*Page images and extracted text*:
——
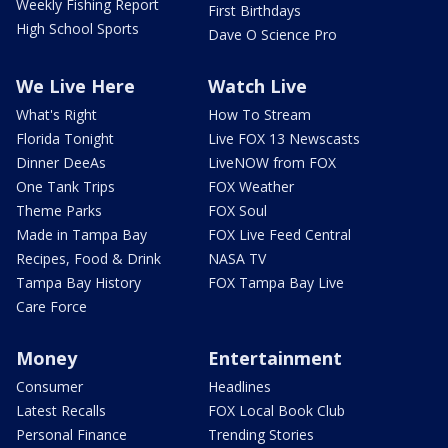
Weekly Fishing Report
First Birthdays
High School Sports
Dave O Science Pro
We Live Here
Watch Live
What's Right
How To Stream
Florida Tonight
Live FOX 13 Newscasts
Dinner DeeAs
LiveNOW from FOX
One Tank Trips
FOX Weather
Theme Parks
FOX Soul
Made in Tampa Bay
FOX Live Feed Central
Recipes, Food & Drink
NASA TV
Tampa Bay History
FOX Tampa Bay Live
Care Force
Money
Entertainment
Consumer
Headlines
Latest Recalls
FOX Local Book Club
Personal Finance
Trending Stories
——
*Problem description*: All of the data should come back exactly as written, but without pictures.

*Reply to the task*:
Weekly Fishing Report
First Birthdays
High School Sports
Dave O Science Pro
We Live Here
Watch Live
What's Right
How To Stream
Florida Tonight
Live FOX 13 Newscasts
Dinner DeeAs
LiveNOW from FOX
One Tank Trips
FOX Weather
Theme Parks
FOX Soul
Made in Tampa Bay
FOX Live Feed Central
Recipes, Food & Drink
NASA TV
Tampa Bay History
FOX Tampa Bay Live
Care Force
Money
Entertainment
Consumer
Headlines
Latest Recalls
FOX Local Book Club
Personal Finance
Trending Stories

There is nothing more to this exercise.